Whilst a duty to act in good faith has been a long established principle in civil law jurisdictions the English courts have been reluctant to imply such a duty in English common law despite the fact that other common law jurisdictions such as Canada and Australia have started to recognize a duty of good faith in commercial contracts.
In the case in hand exclusive distribution rights to distribute Manchester United fragrances in the Middle East, Aisa, Africa and Australasia were granted by the principal to the distributor. The distributor alleged that certain actions of the principal had caused him to be in repudiatory breach of the contract, which the Distributor accepted. The distributor therefore claimed damages at court as a result of the principals breaches of contract. One of the breaches alleged was provision by the principal of false information.

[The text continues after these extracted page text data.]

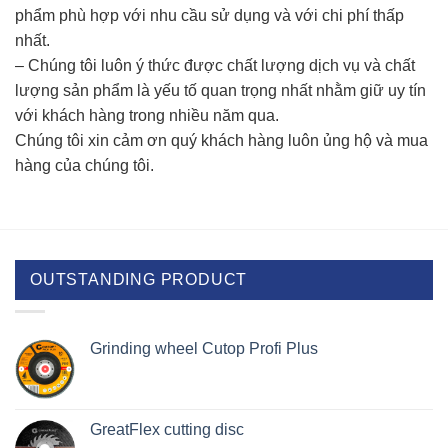
phẩm phù hợp với nhu cầu sử dụng và với chi phí thấp
nhất.
– Chúng tôi luôn ý thức được chất lượng dịch vụ và chất
lượng sản phẩm là yếu tố quan trọng nhất nhằm giữ uy tín
với khách hàng trong nhiều năm qua.
Chúng tôi xin cảm ơn quý khách hàng luôn ủng hộ và mua
hàng của chúng tôi.
OUTSTANDING PRODUCT
Grinding wheel Cutop Profi Plus
GreatFlex cutting disc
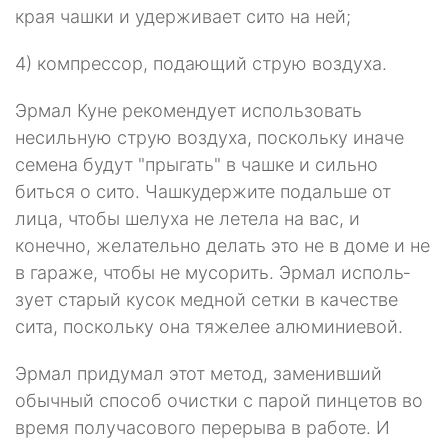
края чашки и удерживает сито на ней;
4) компрессор, подающий струю воздуха.
Эрмал Куне рекомендует использовать
несильную струю воздуха, по­скольку иначе
семена будут "прыгать" в чашке и сильно
биться о сито. Чашкудержите подальше от
лица, чтобы шелуха не летела на вас, и
конечно, жела­тельно делать это не в доме и не
в гараже, чтобы не мусорить. Эрмал исполь­
зует старый кусок медной сетки в качестве
сита, поскольку она тяжелее алю­миниевой.
Эрмал придумал этот метод, заменивший
обычный способ очистки с парой пинцетов во
время получасового перерыва в работе. И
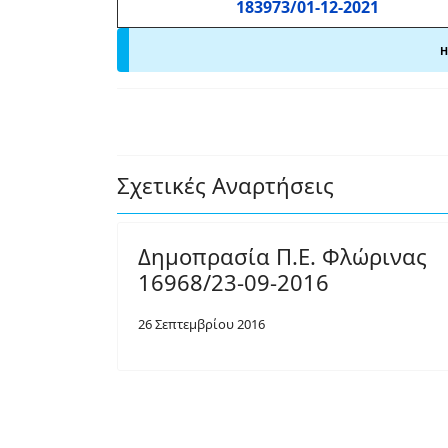
183973/01-12-2021
Η
Σχετικές Αναρτήσεις
Δημοπρασία Π.Ε. Φλώρινας
16968/23-09-2016
26 Σεπτεμβρίου 2016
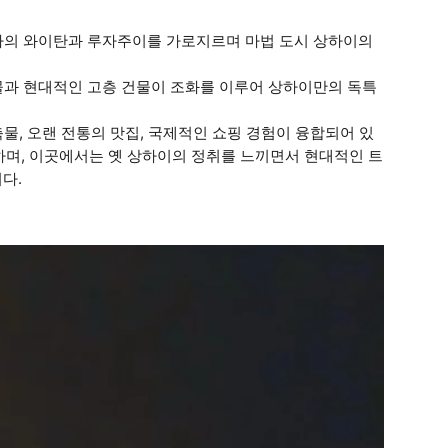
 역사의 와이탄과 루자주이를 가로지르며 마법 도시 상하이의
물과 현대적인 고층 건물이 조화를 이루어 상하이만의 독특
축물, 오랜 전통의 맛집, 국제적인 쇼핑 경험이 융합되어 있
하며, 이곳에서는 옛 상하이의 정취를 느끼면서 현대적인 트
다.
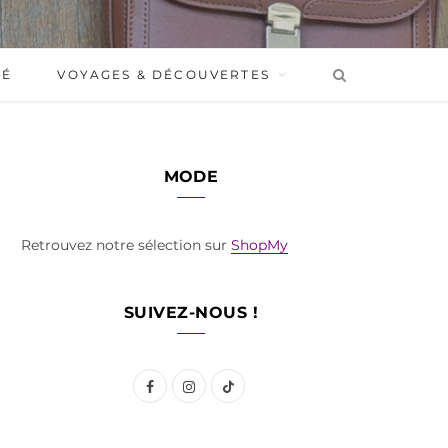
BÉ
VOYAGES & DÉCOUVERTES
MODE
Retrouvez notre sélection sur
ShopMy
SUIVEZ-NOUS !
F
I
T
a
n
i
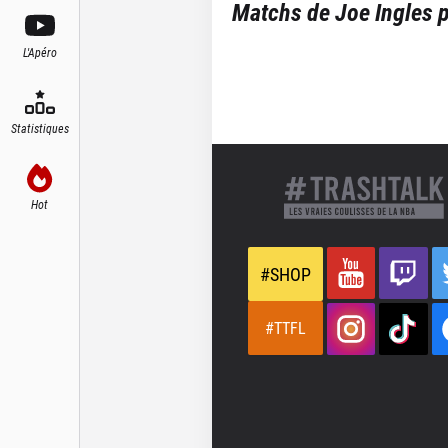
Matchs de
Joe Ingles
p
L'Apéro
Statistiques
Hot
#SHOP
#TTFL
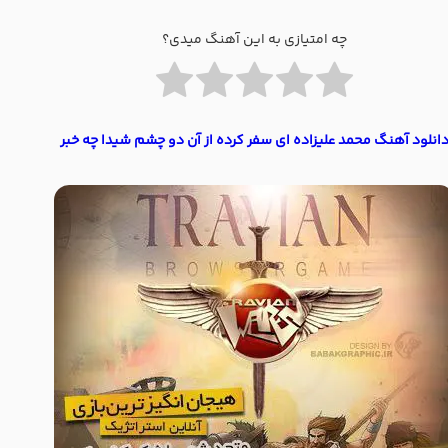
چه امتیازی به این آهنگ میدی؟
انلود آهنگ محمد علیزاده ای سفر کرده از آن دو چشم شیدا چه خبر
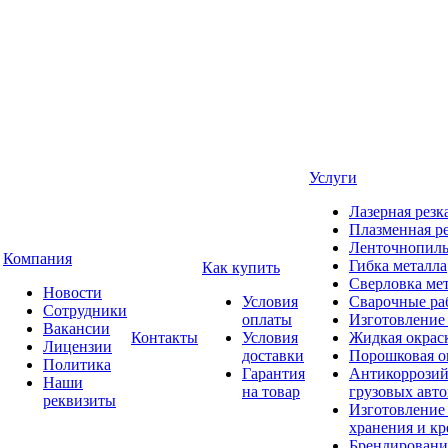
Услуги
Лазерная резк
Плазменная ре
Ленточнопиль
Компания
Гибка металла
Как купить
Сверловка ме
Новости
Условия
Сварочные ра
Сотрудники
оплаты
Изготовление
Вакансии
Контакты
Условия
Жидкая окрас
Лицензии
доставки
Порошковая о
Политика
Гарантия
Антикоррозий
Наши
на товар
грузовых авт
реквизиты
Изготовление
хранения и кр
Брендировани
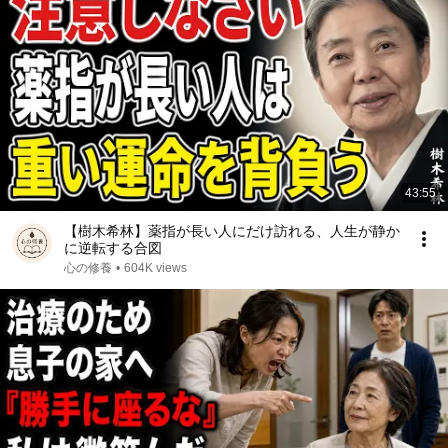
43:55
【樹木希林】薬指が長い人にだけ訪れる、人生が静か
に逆転する合図
心の修養
•
604K views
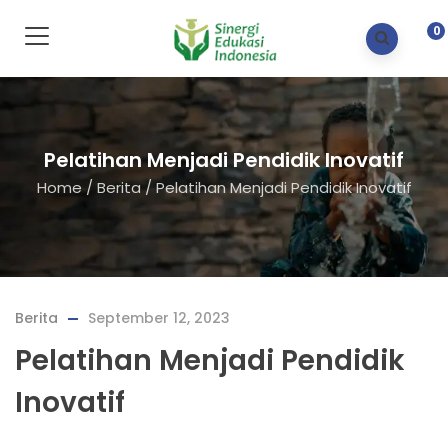
0
Pelatihan Menjadi Pendidik Inovatif
Home
/
Berita
/
Pelatihan Menjadi Pendidik Inovatif
Berita
September 12, 2023
Pelatihan Menjadi Pendidik
Inovatif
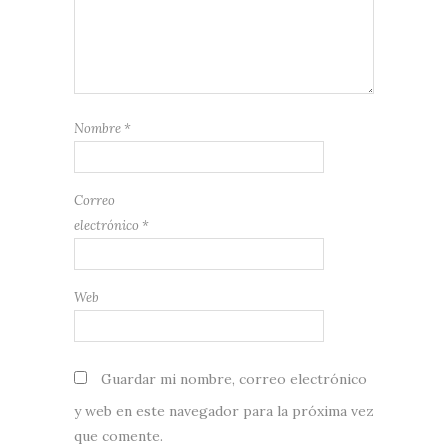
Nombre
*
Correo
electrónico
*
Web
Guardar mi nombre, correo electrónico
y web en este navegador para la próxima vez
que comente.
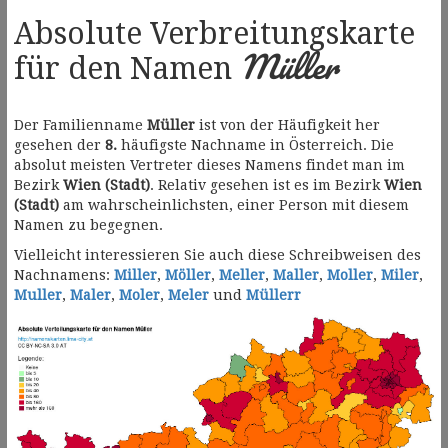
Absolute Verbreitungskarte
Müller
für den Namen
Der Familienname
Müller
ist von der Häufigkeit her
gesehen der
8.
häufigste Nachname in Österreich. Die
absolut meisten Vertreter dieses Namens findet man im
Bezirk
Wien (Stadt)
. Relativ gesehen ist es im Bezirk
Wien
(Stadt)
am wahrscheinlichsten, einer Person mit diesem
Namen zu begegnen.
Vielleicht interessieren Sie auch diese Schreibweisen des
Nachnamens:
Miller
,
Möller
,
Meller
,
Maller
,
Moller
,
Miler
,
Muller
,
Maler
,
Moler
,
Meler
und
Müllerr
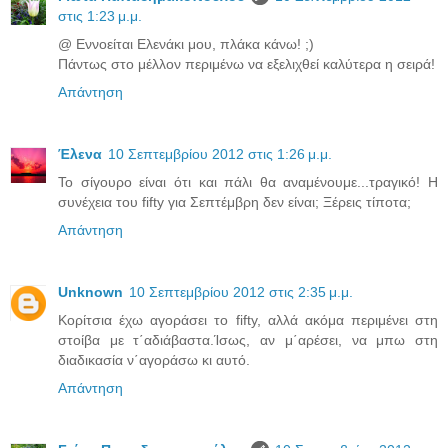
στις 1:23 μ.μ.
@ Εννοείται Ελενάκι μου, πλάκα κάνω! ;)
Πάντως στο μέλλον περιμένω να εξελιχθεί καλύτερα η σειρά!
Απάντηση
Έλενα
10 Σεπτεμβρίου 2012 στις 1:26 μ.μ.
Το σίγουρο είναι ότι και πάλι θα αναμένουμε...τραγικό! Η
συνέχεια του fifty για Σεπτέμβρη δεν είναι; Ξέρεις τίποτα;
Απάντηση
Unknown
10 Σεπτεμβρίου 2012 στις 2:35 μ.μ.
Κορίτσια έχω αγοράσει το fifty, αλλά ακόμα περιμένει στη
στοίβα με τ΄αδιάβαστα.Ίσως, αν μ΄αρέσει, να μπω στη
διαδικασία ν΄αγοράσω κι αυτό.
Απάντηση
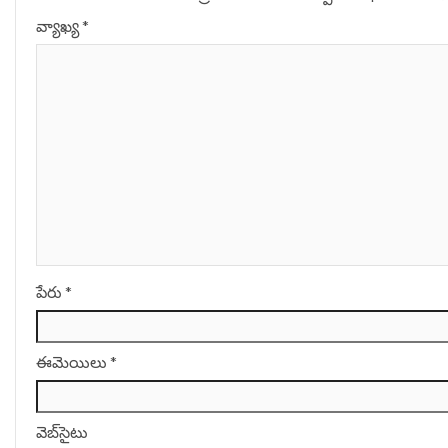
వ్యాఖ్య
*
పేరు
*
ఈమెయిలు
*
వెబ్‌సైటు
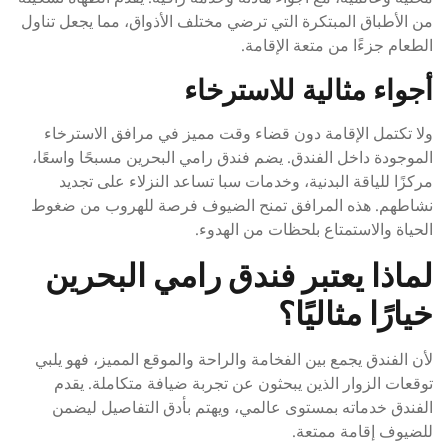
من الأطباق المبتكرة التي ترضي مختلف الأذواق، مما يجعل تناول
الطعام جزءًا من متعة الإقامة.
أجواء مثالية للاسترخاء
ولا تكتمل الإقامة دون قضاء وقت مميز في مرافق الاسترخاء
الموجودة داخل الفندق. يضم فندق رامي البحرين مسبحًا واسعًا،
مركزًا للياقة البدنية، وخدمات سبا تساعد النزلاء على تجديد
نشاطهم. هذه المرافق تمنح الضيوف فرصة للهروب من ضغوط
الحياة والاستمتاع بلحظات من الهدوء.
لماذا يعتبر فندق رامي البحرين
خيارًا مثاليًا؟
لأن الفندق يجمع بين الفخامة والراحة والموقع المميز، فهو يلبي
توقعات الزوار الذين يبحثون عن تجربة ضيافة متكاملة. يقدم
الفندق خدماته بمستوى عالمي، ويهتم بأدق التفاصيل ليضمن
للضيوف إقامة ممتعة.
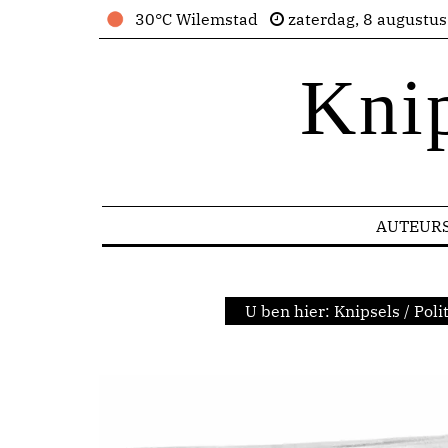
30°C Wilemstad
zaterdag, 8 augustu
Kni
AUTEUR
U ben hier:
Knipsels
/
Poli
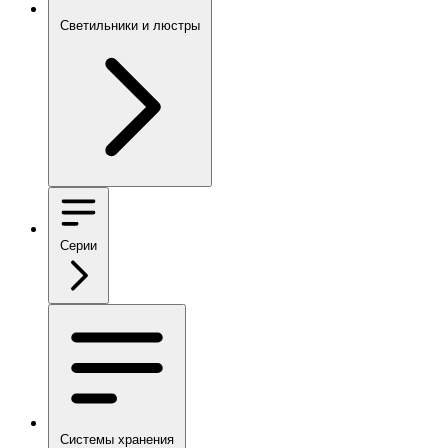
Светильники и люстры
Серии
Системы хранения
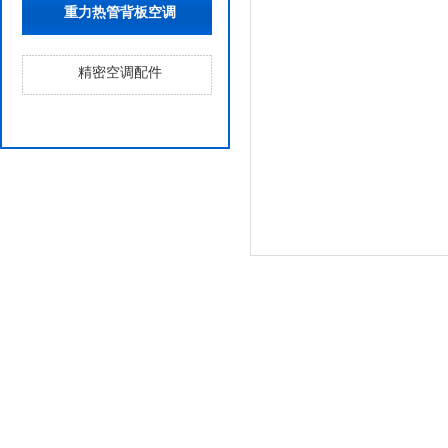
重力热管背板空调
精密空调配件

The court held that the principal had in bad faith provided false information to the distributor as to the retail price of the products in Singapore and that the principal knew that the distributor would rely on such false information.
In his judgment Mr Justice Legatt doubted that English law was ready to recognize a requirement of good faith as a duty implied by law into all commercial contracts. He saw however no difficulty in implying such a duty in any ordinary commercial contract based on the presumed intention of the parties. He didn’t consider this the recognition of a new concept in English law, rather an extension of the existing principle that reasonable expectations must be protected.
In his view requirements of good faith are “sensitive to context” and require a core value of honesty. The test of establishing whether a duty of good faith should be implied is an objective one. In the judge’s own words it will depend “not on either party’s perception of whether particular conduct is improper but on whether in the particular context the conduct would be regarded as commercially unacceptable by reasonable and honest people”.
Although this is only a first instance decision and therefore may be considered further on appeal, it is potentially an important general decision, marking a move away from the general principle that there is no general duty of good faith in English contract law.